[Extracted page text data]
====================

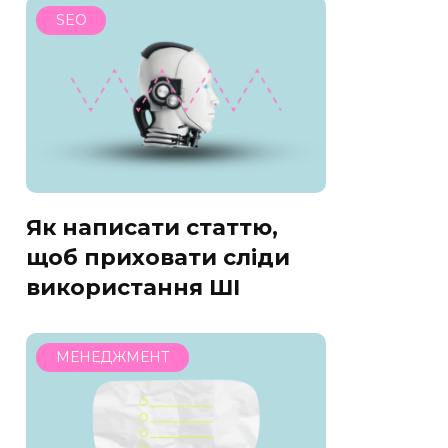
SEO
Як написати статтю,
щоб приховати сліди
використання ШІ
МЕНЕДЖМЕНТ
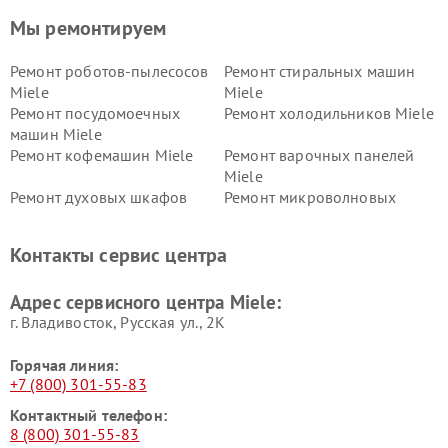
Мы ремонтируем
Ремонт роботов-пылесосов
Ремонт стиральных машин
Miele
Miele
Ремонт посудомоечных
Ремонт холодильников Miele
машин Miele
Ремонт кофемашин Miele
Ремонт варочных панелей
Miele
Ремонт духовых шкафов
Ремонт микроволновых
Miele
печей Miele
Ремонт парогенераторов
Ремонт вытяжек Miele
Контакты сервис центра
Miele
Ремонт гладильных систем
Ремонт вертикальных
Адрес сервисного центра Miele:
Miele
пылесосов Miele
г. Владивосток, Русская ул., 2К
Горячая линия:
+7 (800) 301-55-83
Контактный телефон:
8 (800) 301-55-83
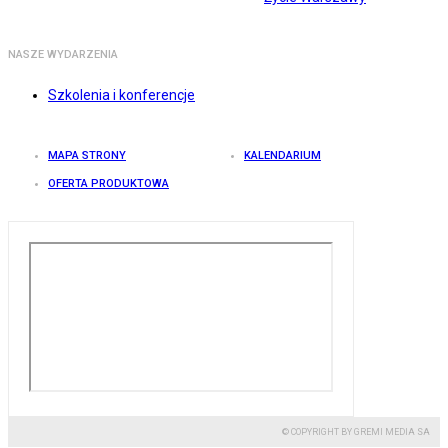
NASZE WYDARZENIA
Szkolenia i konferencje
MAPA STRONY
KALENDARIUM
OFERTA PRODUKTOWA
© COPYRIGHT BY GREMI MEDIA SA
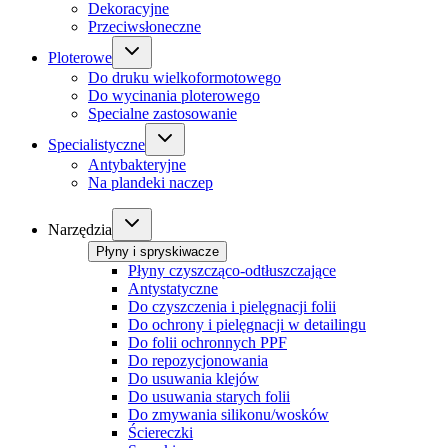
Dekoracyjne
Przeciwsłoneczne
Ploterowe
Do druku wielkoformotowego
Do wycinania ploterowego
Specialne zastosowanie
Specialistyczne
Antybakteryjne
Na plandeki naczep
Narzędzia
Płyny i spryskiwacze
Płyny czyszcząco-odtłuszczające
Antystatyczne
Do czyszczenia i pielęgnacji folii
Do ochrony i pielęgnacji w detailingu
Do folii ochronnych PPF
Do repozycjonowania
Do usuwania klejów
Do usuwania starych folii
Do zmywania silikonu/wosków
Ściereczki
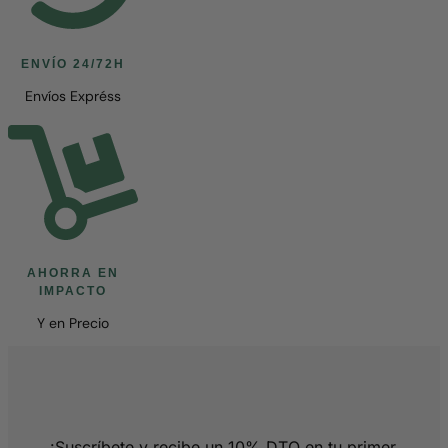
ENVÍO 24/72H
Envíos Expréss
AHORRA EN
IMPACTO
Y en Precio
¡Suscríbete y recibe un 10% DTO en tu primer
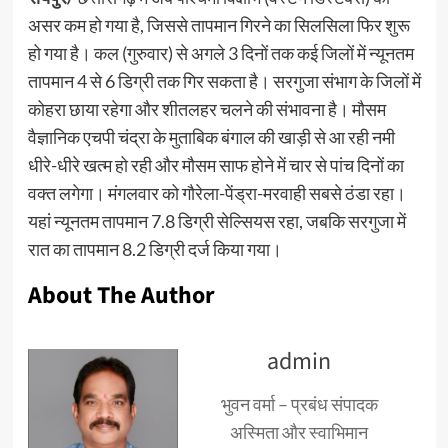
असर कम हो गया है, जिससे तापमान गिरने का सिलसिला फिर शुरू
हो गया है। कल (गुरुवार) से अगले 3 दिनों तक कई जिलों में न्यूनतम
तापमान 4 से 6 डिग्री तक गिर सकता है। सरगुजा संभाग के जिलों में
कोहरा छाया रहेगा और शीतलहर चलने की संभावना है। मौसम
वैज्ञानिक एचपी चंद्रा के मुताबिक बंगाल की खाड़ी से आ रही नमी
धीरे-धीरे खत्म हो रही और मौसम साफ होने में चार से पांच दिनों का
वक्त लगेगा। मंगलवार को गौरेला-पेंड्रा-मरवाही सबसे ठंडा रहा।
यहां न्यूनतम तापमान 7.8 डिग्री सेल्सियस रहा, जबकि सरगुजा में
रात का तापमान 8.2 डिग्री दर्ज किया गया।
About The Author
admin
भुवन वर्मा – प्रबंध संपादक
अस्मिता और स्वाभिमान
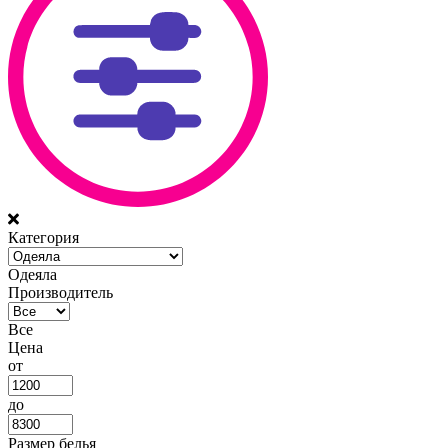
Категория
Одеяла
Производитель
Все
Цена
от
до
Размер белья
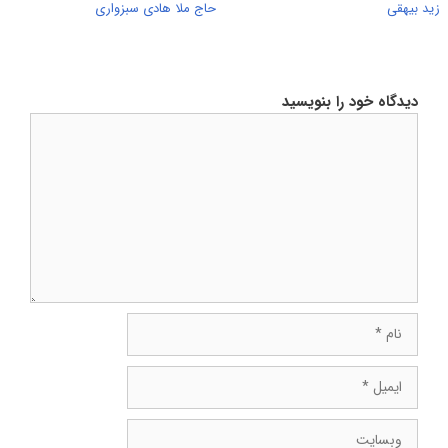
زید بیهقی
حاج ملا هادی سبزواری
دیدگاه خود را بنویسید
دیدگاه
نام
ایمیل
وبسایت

====================

Work required:
Select every line above that contains the word "folii", and copy it.

Written answer:
Do czyszczenia i pielęgnacji folii
Do folii ochronnych PPF
Do usuwania starych folii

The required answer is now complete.